To configure to send an email on alarm you need to modify
the /opt/d-cache/etclogback.xml
file.
<appender name="ALARM_MAIL" class="ch.qos.logback.classic.net.SMTPAppender"> <!-- this filter ensures that only events sent marked as ALARM are received by this appender --> <filter class="org.dcache.alarms.logback.AlarmMarkerFilter"/> <smtpHost></smtpHost> <to></to> <to></to> <from></from> <subject>dCache Alarm</subject> <layout class="ch.qos.logback.classic.PatternLayout"> <pattern>%d{dd MMM yyyy HH:mm:ss} \(%X{cells.cell}\) [%X{org.dcache.ndc}] %m%n</pattern> </layout> <cyclicBufferTracker class="ch.qos.logback.core.spi.CyclicBufferTrackerImpl"> <!-- send just one log entry per email --> <bufferSize>1</bufferSize> </cyclicBufferTracker> </appender>
The file logback.xml
found in the
/opt/d-cache/etc
directory adds an
org.dcache.alarms.logback.AlarmDefinitionAppender
to the root logger. This alarm appender embeds a child
SocketAppender set to send events on the port specified by
the property alarms.server.port
to a host
specified by the property
alarms.server.host
.
The alarms defined are listed in the the section called “The Defined Alarms”.

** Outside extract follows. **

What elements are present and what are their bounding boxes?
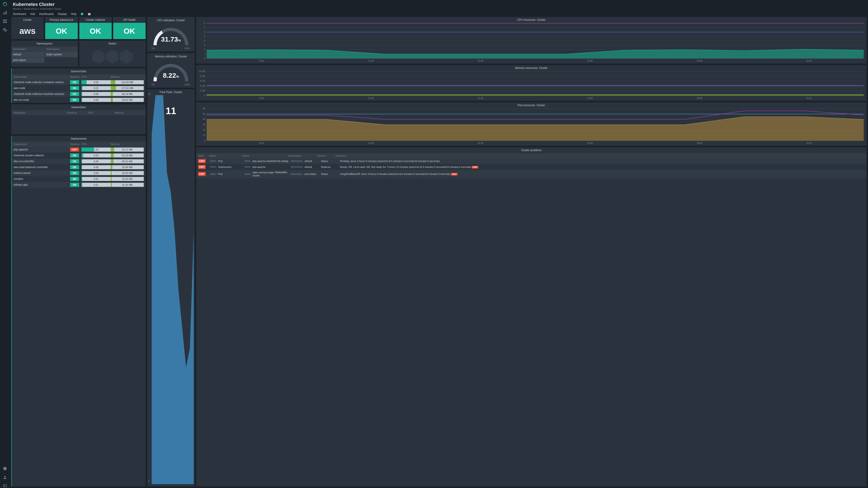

Define additional alarms simply by including other
<alarmType>
elements in the
<filter>
element.
Example:
Extract of the definition of the
SERVICE_CREATION_FAILURE
and the
CHECKSUM
alarms in the
/opt/d-cache/etc/logback.xml
file.
<alarmType> regex:"(.+) from ac_create", type:SERVICE_CREATION_FAILURE, level:ERROR, severity:CRITICAL, include-in-key:group1 type host domain service </alarmType> . . . <alarmType> logger:org.dcache.pool.classic.ChecksumScanner, regex:"Checksum mismatch detected for (.+) - marking as BROKEN", type:CHECKSUM, level:ERROR, severity:MODERATE, include-in-key:group1 type host service domain </alarmType>
The text of the <alarmType>
element
must be formed as a JSON string but without
the beginning and ending braces ( ’{’, ’}’ ); this means, in
essence, a comma-delimited list of
NAME:VALUE
pairs, with arbitrary
whitespace between the pairs. The set of properties and
their possible values is as follows:
Property | Possible values | Required |
---|---|---|
logger | name of the logger (see example above) | at least one of logger ,
regex |
regex | A pattern to match the message with.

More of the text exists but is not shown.